Replacing Print Journalism

We’ve talked a great deal in this class about BSM replacing print journalism.  Indeed, Professor Ruth has shared many great articles with us on this topic.  Here is a smattering of those references:

Googling “are blogs and social media replacing print journalism” yields a seemingly endless listing of views on the topic, combined with surveys, infographics, and some interesting studies on how journalists feel they fit into the world of social media.  In short, however, I think the simplest answer to the question is, mostly.  I can’t imagine we will ever exist in a digital-only environment, but I think we are evolving in a way that we will likely be mostly digital, in the near future.

The main reason for this evolution, from my perspective, is that we need to know everything.  Right. Now.  And, we need to have the most up-to-date information.  All. The. Time.  Of course, social media has fueled those two needs, by creating a platform that facilities fulfilling them.  By contrast, print journalism is an insufficient means to both 1) disseminate prompt information and 2) adapt information with updated information.

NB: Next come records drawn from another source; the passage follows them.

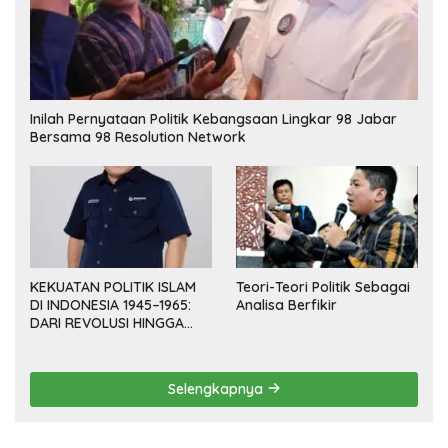
Inilah Pernyataan Politik Kebangsaan Lingkar 98 Jabar
Bersama 98 Resolution Network
KEKUATAN POLITIK ISLAM
Teori-Teori Politik Sebagai
DI INDONESIA 1945–1965:
Analisa Berfikir
DARI REVOLUSI HINGGA
DEMOKRASI TERPIMPIN
Selengkapnya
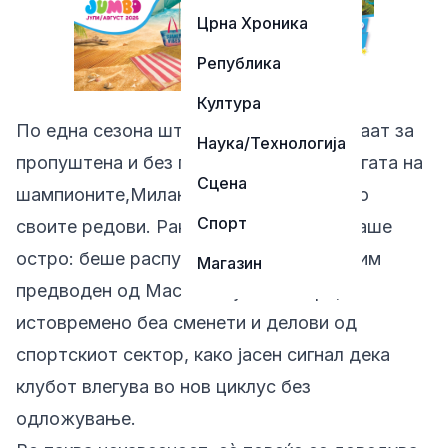
Црна Хроника
Република
Култура
По една сезона што во Милано ја сметаат за
Наука/Технологија
пропуштена и без посакуван крај во Лигата на
Сцена
шампионите,Милан започна чистење во
Спорт
своите редови. Раководството реагираше
остро: беше распуштен тренерскиот тим
Магазин
предводен од Масимилијано Алегри, а
истовремено беа сменети и делови од
спортскиот сектор, како јасен сигнал дека
клубот влегува во нов циклус без
одложување.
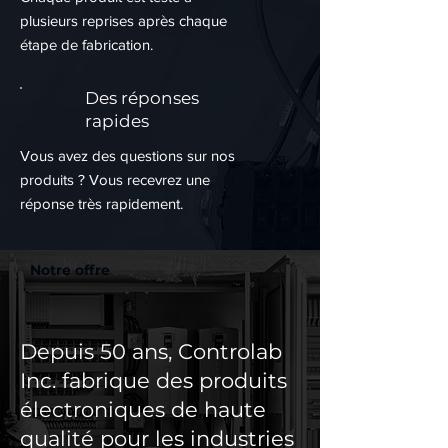
plusieurs reprises après chaque
étape de fabrication.
Des réponses
rapides
Vous avez des questions sur nos
produits ? Vous recevrez une
réponse très rapidement.
Notre offre
Depuis 50 ans, Controlab
Inc. fabrique des produits
électroniques de haute
qualité pour les industries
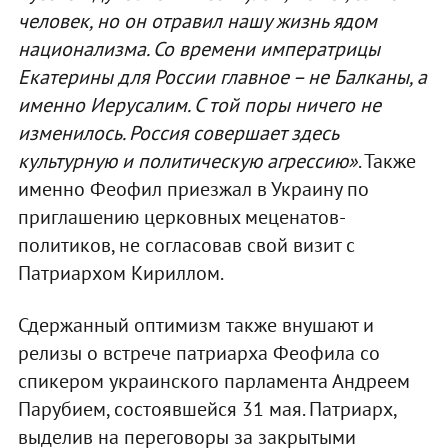
человек, но он отравил нашу жизнь ядом
национализма. Со времени императрицы
Екатерины для России главное – не Балканы, а
именно Иерусалим. С той поры ничего не
изменилось. Россия совершает здесь
культурную и политическую агрессию»
. Также
именно Феофил приезжал в Украину по
приглашению церковных меценатов-
политиков, не согласовав свой визит с
Патриархом Кириллом.
Сдержанный оптимизм также внушают и
релизы о встрече патриарха Феофила со
спикером украинского парламента Андреем
Парубием, состоявшейся 31 мая. Патриарх,
выделив на переговоры за закрытыми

This is a slightly dated source (2012), so I suspect these numbers would be even higher if this study were repeated today:

The Truth About News Sources

Over 50% of people have learned about breaking news via social media rather than official news sources.
46% of people get their news online at least 3x a week.
As of 2012, online news revenue has surpassed print newspaper revenue.

Where do People Get Their News Overall?

59.5% TV News
28.8% Newspapers
27.8% Social Media
18.8% Radio News
9.5% Other
6% Other Print Publications

With social media accounting for over a quarter of all sources, Facebook leads the way with almost 60% of all news sources, followed by Twitter, (20%)YouTube (12.7%) and Google+ (11.6%). Since 2009 traffic to news sites from social media has increased 57% and 9% of adults who get news on a digital device use Facebook or Twitter to get that news very often.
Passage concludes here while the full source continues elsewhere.